Word pairs – or collocations – are combinations of words that are statistically likely to appear together in text and in spoken language.

For example, ‘appetite’ is a collocate for ‘voracious’, and ‘plan’ is a collocate for ‘devious’, but the concept also applies to phrases, such as ‘bride and groom’ or ‘fish and chips’.

Collocations are such an ingrained concept, that certain phrases sound odd to us when a word isn’t followed by its usual partner, e.g. ‘bride and broom’ or ‘fish and peas’. This is because collocations form part of what is called ‘formulaic language’, which encompasses all the phrases, word pairs and whole sentences that we analyse as a single unit, as a ‘big word’, instead of as a union of two or more words.

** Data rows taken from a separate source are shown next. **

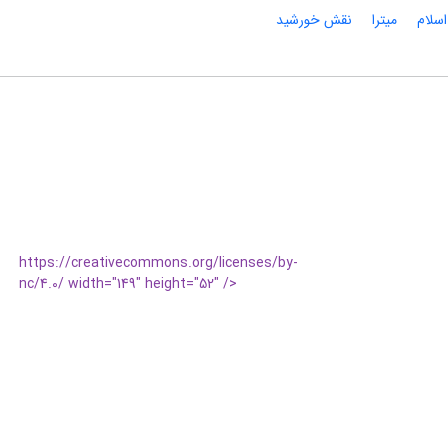
اسلام
میترا
نقش خورشید
https://creativecommons.org/licenses/by-
nc/4.0/ width="149" height="52" />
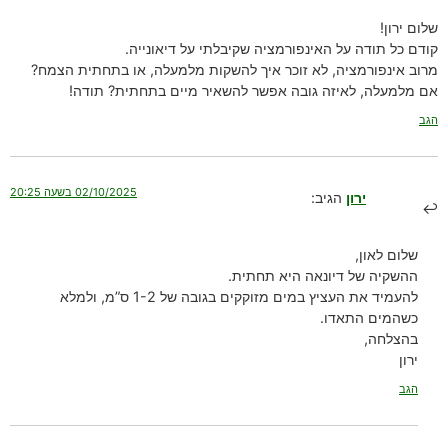
שלום ירון!
קודם כל תודה על האינפורמציה שקיבלתי על דיאונייה.
מרוב אינפורמציה, לא זוכר איך להשקות מלמעלה, או בתחתית הצמח?
אם מלמעלה, לאיזה גובה אפשר להשאיר מיים בתחתית? תודה!
הגב
02/10/2025 בשעה 20:25
ירון
הגיב:
שלום לאון,
ההשקיה של דיונאה היא תחתית.
להעמיד את העציץ במים מזוקקים בגובה של 1-2 ס”מ, ולמלא
כשהמים התאדו.
בהצלחה,
ירון
הגב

Nonetheless, out of all the words in the English language, how is it possible to know when two words belong together? How can we know which words constitute a single ‘big word’? Thanks to modern technology, bodies of texts – anything from entire novels to 140-character tweets – can be scrutinised and mined for the patterns of how English behaves in the wild.

Collocations and formulaic language are key aspects of vocabulary and language learning because studies have shown that we rely on them a lot more than we previously thought. Although experts have not been able to determine the exact percentage of formulaic language in an English conversation between native speakers, there seems to be a general agreement that it is astoundingly large.

For example, Oppenheim (2000) found between 48 and 80 percent of his data consisted of identical strings, while Erman and Warren (2000) claimed that 52% to 58% of the language they analyzed was formulaic. This means that only half or less of what we say is actually made up on the spot, the other half are pre-made strings of words that we have stored in our long-term memory.

This is why children learning vocabulary must encounter the new word alongside its word pairs to gain a full understanding of the various contexts and formulas in which it can be used. Since there is no definite list or database where this information is compiled, we took matters into our own hands. And the rest is history.

References:

Ellis, N. (1996). Sequencing in SLA: Phonological Memory, Chunking, and Points of Order. Studies in Second Language Acquisition, 18(1), 91-126. doi:10.1017/S0272263100014698

Erman, B., & Warren, B. (2000). The idiom principle and the open choice principle. Text, 20, 29–62.

Oppenheim, N. (2000). The importance of recurrent sequences for non-native speaker fluency and cognition. In H. Riggenbach (Ed.), Perspectives on fluency (pp. 220–240). Ann Arbor: University of Michigan Press.